MANIPULATIVE AND REHABILITATIVE THERAPY AS A TREATMENT OF IDIOPATHIC SCOLIOSIS WITHOUT PSYCHOLOGICAL SEQUELAE: A CASE REPORT
 
   

Manipulative and Rehabilitative Therapy
as a Treatment of Idiopathic Scoliosis
Without Psychological Sequelae: A Case Report

This section was compiled by Frank M. Painter, D.C.
Send all comments or additions to:
  Frankp@chiro.org
 
   

FROM:   Journal of Chiropractic Medicine 2012 (Jun);   11 (2):   109–114 ~ FULL TEXT

Jorge H. Villafañe, PT, MSc, PhD, Guillermo B. Silva, MSc, PhD, Andrea Dughera, MSc

Physical Therapist, Department of Physical Therapy,
Residenze Sanitarie Assistenziali
"A. Maritano," Sangano, Italy.


OBJECTIVE:   The purpose of this case report is to describe management and outcomes of a patient with scoliosis.

CLINICAL FEATURES:   A 9-year-old female patient with a double curve pattern with Cobb angles of 18° and 24° (thoracic/thoracolumbar) compatible with scoliosis presented for physical therapy treatment.

INTERVENTION AND OUTCOME:   Physiotherapy treatment with a combination of manipulative and rehabilitation techniques was used.

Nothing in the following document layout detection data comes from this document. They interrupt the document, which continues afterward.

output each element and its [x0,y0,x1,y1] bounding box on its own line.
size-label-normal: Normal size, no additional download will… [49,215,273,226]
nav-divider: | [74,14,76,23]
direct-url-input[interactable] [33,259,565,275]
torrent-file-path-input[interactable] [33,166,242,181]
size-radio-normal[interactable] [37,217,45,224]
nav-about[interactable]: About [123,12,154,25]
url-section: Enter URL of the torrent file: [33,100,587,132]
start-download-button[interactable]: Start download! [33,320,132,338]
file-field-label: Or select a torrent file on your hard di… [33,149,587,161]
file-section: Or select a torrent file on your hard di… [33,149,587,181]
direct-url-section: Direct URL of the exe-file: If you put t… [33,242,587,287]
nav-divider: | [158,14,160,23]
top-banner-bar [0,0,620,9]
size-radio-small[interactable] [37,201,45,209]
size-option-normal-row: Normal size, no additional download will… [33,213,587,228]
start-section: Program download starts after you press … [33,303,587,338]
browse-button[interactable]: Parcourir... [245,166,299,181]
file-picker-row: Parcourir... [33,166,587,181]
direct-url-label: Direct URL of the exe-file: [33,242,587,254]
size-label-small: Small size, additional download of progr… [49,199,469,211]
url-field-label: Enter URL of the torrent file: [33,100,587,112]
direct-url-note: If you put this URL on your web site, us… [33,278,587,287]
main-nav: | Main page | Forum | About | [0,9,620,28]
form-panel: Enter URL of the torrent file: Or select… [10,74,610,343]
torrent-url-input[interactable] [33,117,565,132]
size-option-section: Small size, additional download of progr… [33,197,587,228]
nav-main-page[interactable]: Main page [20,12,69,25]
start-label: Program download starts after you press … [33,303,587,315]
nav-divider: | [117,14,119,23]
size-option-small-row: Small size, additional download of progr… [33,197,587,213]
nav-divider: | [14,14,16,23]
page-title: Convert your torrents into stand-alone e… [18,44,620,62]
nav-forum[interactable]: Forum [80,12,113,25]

After finishing the treatment, the patient had Cobb angles of 7° and 11°, an improvement of 55% and 54%, respectively. After 6 months, these effects were maintained, as the patient had Cobb angles of 11° and 11°. The clinical appearance of the patient improved after the course of care. The patient was evaluated for psychological outcomes by applying the following tests: Scoliosis Research Society 22, Bad Sobernheim Stress, and the Brace Questionnaire The patient had the maximum score in all tests at the conclusion of therapy.

CONCLUSION:   The patient responded favorably to manipulative and rehabilitation techniques. At the end of care, the patient did not show psychological sequelae with selected outcome measures.

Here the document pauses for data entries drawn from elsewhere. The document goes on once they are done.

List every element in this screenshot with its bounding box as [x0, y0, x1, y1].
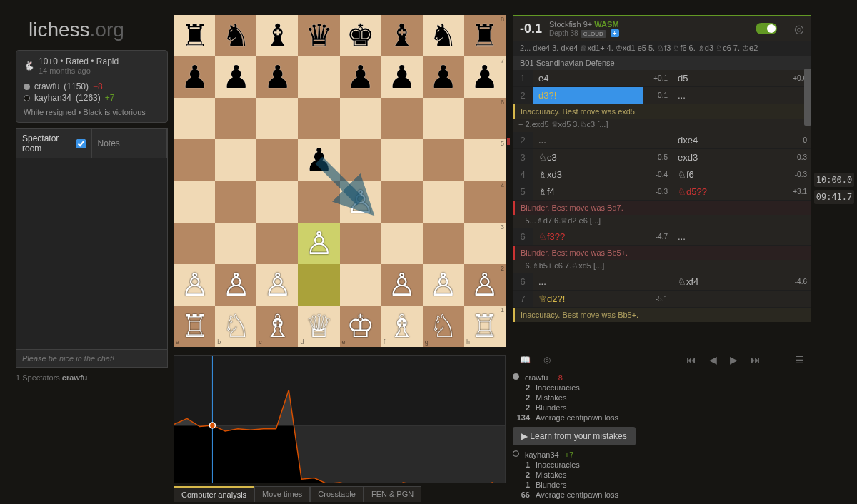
analysis-tab-move-times[interactable]: Move times — [254, 486, 310, 502]
square-h2[interactable]: ♙2 — [464, 264, 506, 306]
move[interactable]: ... — [672, 87, 783, 104]
move[interactable]: ... — [672, 228, 783, 245]
piece[interactable]: ♙ — [346, 186, 374, 218]
square-f6[interactable] — [381, 98, 423, 139]
square-c2[interactable]: ♙ — [256, 264, 298, 306]
square-f1[interactable]: ♗f — [381, 306, 423, 347]
piece[interactable]: ♟ — [346, 61, 374, 93]
square-d8[interactable]: ♛ — [298, 15, 339, 56]
chess-board[interactable]: ♜♞♝♛♚♝♞♜8♟♟♟♟♟♟♟76♟5♙4♙3♙♙♙♙♙♙2♖a♘b♗c♕d♔… — [174, 15, 506, 347]
analysis-tab-fen-pgn[interactable]: FEN & PGN — [364, 486, 421, 502]
move[interactable]: ♘xf4 — [672, 273, 783, 290]
summary-player[interactable]: crawfu — [525, 373, 548, 382]
square-a6[interactable] — [174, 98, 215, 139]
piece[interactable]: ♟ — [471, 61, 498, 93]
square-b7[interactable]: ♟ — [215, 56, 256, 98]
tab-notes[interactable]: Notes — [92, 129, 168, 158]
piece[interactable]: ♙ — [471, 269, 498, 301]
square-b1[interactable]: ♘b — [215, 306, 256, 347]
square-f3[interactable] — [381, 223, 423, 264]
piece[interactable]: ♟ — [264, 61, 291, 93]
piece[interactable]: ♚ — [346, 20, 374, 51]
hamburger-icon[interactable]: ☰ — [795, 354, 804, 366]
move[interactable]: d3?! — [533, 87, 643, 104]
move[interactable]: ♘d5?? — [672, 183, 783, 200]
summary-player[interactable]: kayhan34 — [525, 450, 559, 459]
square-f8[interactable]: ♝ — [381, 15, 423, 56]
square-e1[interactable]: ♔e — [340, 306, 381, 347]
square-c4[interactable] — [256, 181, 298, 223]
variation[interactable]: − 5...♗d7 6.♕d2 e6 [...] — [513, 215, 811, 228]
piece[interactable]: ♙ — [264, 269, 291, 301]
square-a4[interactable] — [174, 181, 215, 223]
square-b5[interactable] — [215, 139, 256, 181]
square-f5[interactable] — [381, 139, 423, 181]
piece[interactable]: ♜ — [181, 20, 209, 51]
learn-from-mistakes-button[interactable]: ▶ Learn from your mistakes — [513, 427, 636, 445]
square-h7[interactable]: ♟7 — [464, 56, 506, 98]
piece[interactable]: ♗ — [388, 311, 416, 342]
move[interactable]: ♗xd3 — [533, 166, 643, 183]
square-d7[interactable] — [298, 56, 339, 98]
square-e8[interactable]: ♚ — [340, 15, 381, 56]
square-a2[interactable]: ♙ — [174, 264, 215, 306]
square-c1[interactable]: ♗c — [256, 306, 298, 347]
piece[interactable]: ♘ — [429, 311, 457, 342]
square-d5[interactable]: ♟ — [298, 139, 339, 181]
target-icon[interactable]: ◎ — [543, 355, 551, 365]
square-h4[interactable]: 4 — [464, 181, 506, 223]
square-d6[interactable] — [298, 98, 339, 139]
square-b4[interactable] — [215, 181, 256, 223]
square-f7[interactable]: ♟ — [381, 56, 423, 98]
square-a7[interactable]: ♟ — [174, 56, 215, 98]
engine-pv[interactable]: 2... dxe4 3. dxe4 ♕xd1+ 4. ♔xd1 e5 5. ♘f… — [513, 41, 811, 56]
move[interactable]: ♘f6 — [672, 166, 783, 183]
square-c5[interactable] — [256, 139, 298, 181]
analysis-tab-computer-analysis[interactable]: Computer analysis — [174, 486, 254, 502]
move[interactable]: ♘f3?? — [533, 228, 643, 245]
piece[interactable]: ♝ — [388, 20, 416, 51]
move[interactable]: ♕d2?! — [533, 291, 643, 307]
square-c7[interactable]: ♟ — [256, 56, 298, 98]
piece[interactable]: ♗ — [264, 311, 291, 342]
move[interactable] — [672, 296, 783, 302]
square-e5[interactable] — [340, 139, 381, 181]
piece[interactable]: ♟ — [181, 61, 209, 93]
square-e6[interactable] — [340, 98, 381, 139]
chat-input[interactable] — [16, 350, 168, 368]
add-line-button[interactable]: + — [611, 29, 619, 37]
piece[interactable]: ♘ — [222, 311, 250, 342]
piece[interactable]: ♕ — [305, 311, 333, 342]
square-d4[interactable] — [298, 181, 339, 223]
square-c8[interactable]: ♝ — [256, 15, 298, 56]
piece[interactable]: ♜ — [471, 20, 498, 51]
chat-toggle-checkbox[interactable] — [76, 139, 86, 148]
square-e2[interactable] — [340, 264, 381, 306]
square-h3[interactable]: 3 — [464, 223, 506, 264]
square-c6[interactable] — [256, 98, 298, 139]
square-f2[interactable]: ♙ — [381, 264, 423, 306]
tab-spectator-room[interactable]: Spectator room — [16, 129, 92, 158]
square-a8[interactable]: ♜ — [174, 15, 215, 56]
move[interactable]: exd3 — [672, 149, 783, 166]
square-a5[interactable] — [174, 139, 215, 181]
square-a1[interactable]: ♖a — [174, 306, 215, 347]
piece[interactable]: ♖ — [471, 311, 498, 342]
square-e7[interactable]: ♟ — [340, 56, 381, 98]
nav-first-button[interactable]: ⏮ — [686, 354, 696, 366]
square-h6[interactable]: 6 — [464, 98, 506, 139]
book-icon[interactable]: 📖 — [520, 355, 531, 365]
move[interactable]: ♗f4 — [533, 183, 643, 200]
square-g8[interactable]: ♞ — [423, 15, 464, 56]
square-a3[interactable] — [174, 223, 215, 264]
piece[interactable]: ♙ — [222, 269, 250, 301]
move[interactable]: ... — [533, 132, 643, 148]
square-d3[interactable]: ♙ — [298, 223, 339, 264]
player-black[interactable]: kayhan34 (1263) +7 — [24, 92, 160, 104]
square-b2[interactable]: ♙ — [215, 264, 256, 306]
piece[interactable]: ♛ — [305, 20, 333, 51]
piece[interactable]: ♙ — [181, 269, 209, 301]
player-white[interactable]: crawfu (1150) −8 — [24, 81, 160, 92]
piece[interactable]: ♙ — [388, 269, 416, 301]
square-g6[interactable] — [423, 98, 464, 139]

From the Full-Text Article:

Introduction:

Adolescent idiopathic scoliosis, the most common form of scoliosis, is a structural 3-dimensional deformity of the spine and trunk that occurs in otherwise healthy children during puberty. [1] Curvatures less than 10° are viewed as a variation of normal, as those curves have little potential for progression. [2, 3] Idiopathic scoliosis is estimated to affect about 2% to 3% of young females. [1, 4-6]

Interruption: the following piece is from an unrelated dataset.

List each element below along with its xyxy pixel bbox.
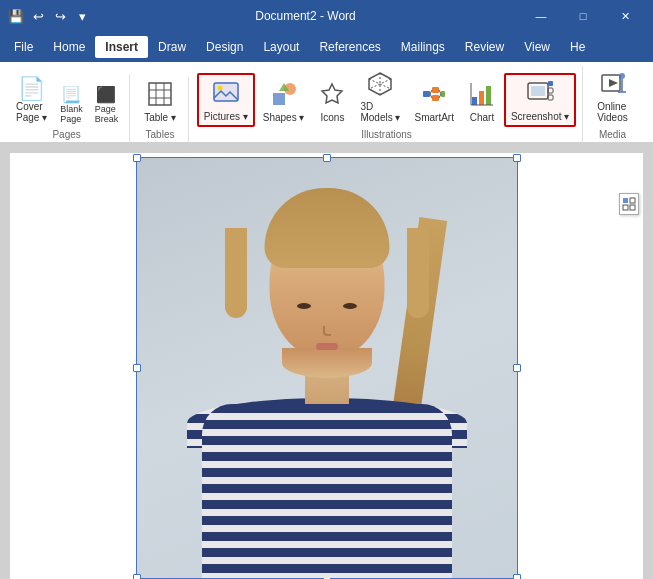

The conventional treatment of a child or an adolescent with idiopathic scoliosis often lasts months or years. [7] Not only does the disease produce a visible deformity of the body, but also the treatment itself may cause psychological stress and induce stress reactions. [7] Wearing a corrective brace at school or outside home is the reason for both physical and psychological discomfort because there is still an insufficient level of acceptance of such a treatment at school society. [7] Outcomes from psychosocial and health-related quality of life (QoL) studies indicate that body image is a complex and significant issue for patients with scoliosis and their clinicians. [8] In patients with adolescent idiopathic scoliosis, the prevalence of associated psychological disorders may be as high as 19%. [9, 10]

Therefore, scoliosis is currently recognized as an important risk factor for psychological discomfort and poor QoL, especially in brace-treated patients. [3, 9, 11-13] However, conservative treatment may also significantly impact patients’ psychological well-being and negatively affect their QoL. [3, 9] To evaluate the QoL of the patients, Weiss et al constructed 2 questionnaires designated to assess the stress induced by the deformity (Bad Sobernheim Stress Questionnaire [BSSQ]-Deformity) as well as by the treatment with a brace (BSSQ-Brace). [7] Similarly, other questionnaires have been proposed, specifically targeted to scoliotic populations, including the Scoliosis Research Society 22 (SRS-22) [14] and the Brace Questionnaire (BrQ). [15] By using these tools, we evaluated the patient's psychological outcome after the treatment.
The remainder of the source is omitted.